I would like to propose deprecating and removing the 'iscsi' deploy interface over the course of the next 2 cycles. The reasons are: 1) The iSCSI deploy is a source of occasional cryptic bugs when a target cannot be discovered or mounted properly. 2) Its security is questionable: I don't think we even use authentication. 3) Operators confusion: right now we default to the iSCSI deploy but pretty much direct everyone who cares about scalability or security to the 'direct' deploy. 4) Cost of maintenance: our feature set is growing, our team - not so much. iscsi_deploy.py is 800 lines of code that can be removed, and some dependencies that can be dropped as well.
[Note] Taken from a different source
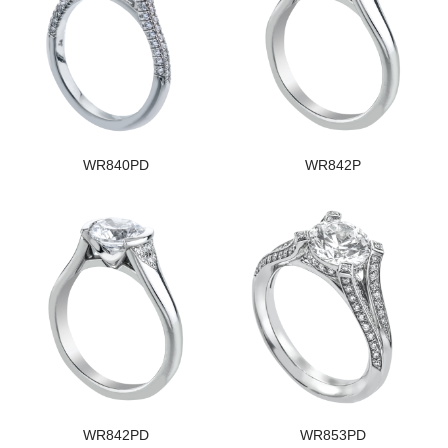
WR840PD
WR842P
WR842PD
WR853PD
As far as I can remember, we've kept the iSCSI deploy for two reasons: 1) The direct deploy used to require Glance with Swift backend. The recently added [agent]image_download_source option allows caching and serving images via the ironic's HTTP server, eliminating this problem. I guess we'll have to switch to 'http' by default for this option to keep the out-of-box experience. 2) Memory footprint of the direct deploy. With the raw images streaming we no longer have to cache the downloaded images in the agent memory, removing this problem as well (I'm not even sure how much of a problem it is in 2020, even my phone has 4GiB of RAM).
If this proposal is accepted, I suggest to execute it as follows: Victoria release: 1) Put an early deprecation warning in the release notes. 2) Announce the future change of the default value for [agent]image_download_source. W release: 3) Change [agent]image_download_source to 'http' by default. 4) Remove iscsi from the default enabled_deploy_interfaces and move it to the back of the supported list (effectively making direct deploy the default). X release: 5) Remove the iscsi deploy code from both ironic and IPA.
Thoughts, opinions, suggestions?
Dmitry